→ Exercise directions
For this exercise, output the line containing "e femelle type" and every line after it through the end of the records, exactly, and no other line.

Saved entries:
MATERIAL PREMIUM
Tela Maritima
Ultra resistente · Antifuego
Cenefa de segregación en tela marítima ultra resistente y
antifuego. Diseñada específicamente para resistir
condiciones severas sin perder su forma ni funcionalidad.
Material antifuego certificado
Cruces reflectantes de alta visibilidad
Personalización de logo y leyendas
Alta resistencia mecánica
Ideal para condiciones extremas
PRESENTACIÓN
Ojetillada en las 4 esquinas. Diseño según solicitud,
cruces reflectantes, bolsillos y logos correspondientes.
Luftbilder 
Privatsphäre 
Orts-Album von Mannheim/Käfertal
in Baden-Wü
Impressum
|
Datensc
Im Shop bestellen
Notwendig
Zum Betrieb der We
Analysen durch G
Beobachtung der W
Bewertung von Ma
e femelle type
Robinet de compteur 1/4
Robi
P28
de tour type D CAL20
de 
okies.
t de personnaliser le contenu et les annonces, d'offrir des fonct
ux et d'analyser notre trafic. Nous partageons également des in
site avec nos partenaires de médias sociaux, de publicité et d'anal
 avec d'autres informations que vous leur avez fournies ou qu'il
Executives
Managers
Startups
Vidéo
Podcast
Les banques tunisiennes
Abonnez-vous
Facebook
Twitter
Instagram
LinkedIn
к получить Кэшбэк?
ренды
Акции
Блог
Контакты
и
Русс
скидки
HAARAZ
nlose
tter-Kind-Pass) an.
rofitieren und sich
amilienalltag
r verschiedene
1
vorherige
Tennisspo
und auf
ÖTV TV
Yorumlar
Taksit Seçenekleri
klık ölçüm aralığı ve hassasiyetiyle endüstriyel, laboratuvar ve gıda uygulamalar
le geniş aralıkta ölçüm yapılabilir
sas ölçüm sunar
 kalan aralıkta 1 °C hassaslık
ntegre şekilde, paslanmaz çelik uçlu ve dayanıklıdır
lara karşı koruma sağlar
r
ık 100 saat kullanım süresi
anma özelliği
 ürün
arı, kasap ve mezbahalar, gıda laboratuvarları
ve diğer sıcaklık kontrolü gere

→ Expected output
e femelle type
Robinet de compteur 1/4
Robi
P28
de tour type D CAL20
de 
okies.
t de personnaliser le contenu et les annonces, d'offrir des fonct
ux et d'analyser notre trafic. Nous partageons également des in
site avec nos partenaires de médias sociaux, de publicité et d'anal
 avec d'autres informations que vous leur avez fournies ou qu'il
Executives
Managers
Startups
Vidéo
Podcast
Les banques tunisiennes
Abonnez-vous
Facebook
Twitter
Instagram
LinkedIn
к получить Кэшбэк?
ренды
Акции
Блог
Контакты
и
Русс
скидки
HAARAZ
nlose
tter-Kind-Pass) an.
rofitieren und sich
amilienalltag
r verschiedene
1
vorherige
Tennisspo
und auf
ÖTV TV
Yorumlar
Taksit Seçenekleri
klık ölçüm aralığı ve hassasiyetiyle endüstriyel, laboratuvar ve gıda uygulamalar
le geniş aralıkta ölçüm yapılabilir
sas ölçüm sunar
 kalan aralıkta 1 °C hassaslık
ntegre şekilde, paslanmaz çelik uçlu ve dayanıklıdır
lara karşı koruma sağlar
r
ık 100 saat kullanım süresi
anma özelliği
 ürün
arı, kasap ve mezbahalar, gıda laboratuvarları
ve diğer sıcaklık kontrolü gere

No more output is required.